SRAL incorporated a Ku-band radar altimeter with a synthetic aperture processing mode and a pair of across-track antennas forming a small baseline interferometer. The instrument transmitted pulses at frequencies comparable to Jason-2 and CryoSat-2 heritage, using coherent processing to achieve sub-decimeter range precision. Key specifications included pulse repetition frequency control refined by oscillators from suppliers used on Galileo and MetOp payloads, digital sampling electronics with heritage from ERS processors, and pointing and timing references tied to an onboard star tracker similar to those flown on Envisat. The interferometric baseline enabled angle-of-arrival estimation used to reconstruct surface slope and to discriminate returns from leads and ridges in the Arctic pack ice. Thermal control and radiation-hardened components matched standards used on Cluster and Proba missions.

Mission Applications

SRAL's primary application was monitoring cryospheric change: detecting elevation change over the Greenland Ice Sheet and Antarctic Ice Sheet and estimating sea-ice freeboard in regions like the Kara Sea and Beaufort Sea. Secondary applications included monitoring inland water levels on systems such as the Amazon River, mapping bathymetry in shallow coastal zones adjacent to North Sea and Baltic Sea, and supporting oceanographic studies of sea surface height used in conjunction with data from Jason-3, TOPEX/Poseidon, and ERS-1. SRAL-enabled products aided scientific communities involved with IPCC assessments, national polar programs like those in United States, United Kingdom, Germany, France, and Norway, and operational services in organizations such as EUMETSAT.

Operational History

SRAL flew on CryoSat and provided continuous measurements after recovery of the program with the replacement satellite CryoSat-2 following an initial launch failure similar to setbacks experienced by missions like BeppoSAX in earlier decades. Once operational, SRAL completed routine passes over polar regions, coordinated campaigns with field programs run by British Antarctic Survey, National Snow and Ice Data Center, Alfred Wegener Institute, and Scott Polar Research Institute. Its data supported emergency response and shipping operations in collaboration with agencies such as IMO and national coast guards during anomalous Arctic melt seasons. SRAL's operational lifetime paralleled continued polar observations made by ICESat, ICESat-2, and later Sentinel-3 missions.

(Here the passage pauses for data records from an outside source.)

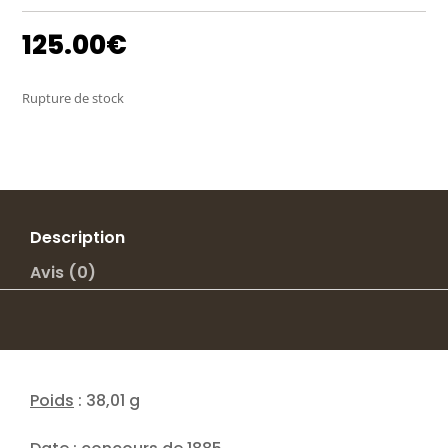
125.00
€
Rupture de stock
Description
Avis (0)
Poids
: 38,01 g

Data Processing and Products

SRAL data processing chains were implemented at ground facilities run by European Space Agency centers and partner institutions including Norwegian Space Centre and research groups at University of Leeds, University of Bristol, University of Colorado Boulder, and University of Toulouse. Processing steps included pulse compression, synthetic aperture focusing, interferometric angle retrieval, geolocation tied to precise orbit determination using DORIS, GPS, and laser ranging archives, and corrections referenced to models from ECMWF, NOAA, and Copernicus. Products ranged from level-0 raw waveforms to level-2 sea-ice freeboard maps, ice-sheet elevation-change time series used in IPCC assessments, and ocean surface height grids integrated into reanalyses by Mercator Ocean and Copernicus Marine Service.

Collaborations and Legacy

SRAL was developed through international collaborations involving industrial partners and research institutes across United Kingdom, Italy, Sweden, Belgium, and Germany, with scientific users from United States, Canada, Australia, and Russia. Its legacy influenced the design of later altimeters on Sentinel-3, Sentinel-6 Michael Freilich, and follow-on polar missions, and fostered methodological advances adopted by NASA and ESA science programs. SRAL-derived datasets continue to underpin studies cited in assessment reports by WMO and IPCC and are archived alongside data from ICESat, GRACE, and SMAP in distributed repositories maintained by agencies such as ESA and NSIDC.